Provide again, from the entries below, every line from the one containing "Reviewer: Stephen K Lau from Atlanta, GA Un" through the one containing "Was this review helpful to you?", exactly as written, and no other line.
BEGIN Materials provided
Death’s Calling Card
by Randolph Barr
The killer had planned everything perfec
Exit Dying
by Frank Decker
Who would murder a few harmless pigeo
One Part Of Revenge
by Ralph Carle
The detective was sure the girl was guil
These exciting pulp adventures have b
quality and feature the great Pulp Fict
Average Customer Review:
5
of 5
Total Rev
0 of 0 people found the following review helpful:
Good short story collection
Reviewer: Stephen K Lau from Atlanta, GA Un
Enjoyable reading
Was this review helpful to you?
END Materials provided
BEGIN Materials provided
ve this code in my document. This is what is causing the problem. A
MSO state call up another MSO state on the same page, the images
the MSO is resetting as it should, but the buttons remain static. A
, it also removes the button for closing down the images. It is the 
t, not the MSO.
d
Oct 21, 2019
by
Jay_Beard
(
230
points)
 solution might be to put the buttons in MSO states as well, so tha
END Materials provided
[Exercise solution]
Reviewer: Stephen K Lau from Atlanta, GA Un
Enjoyable reading
Was this review helpful to you?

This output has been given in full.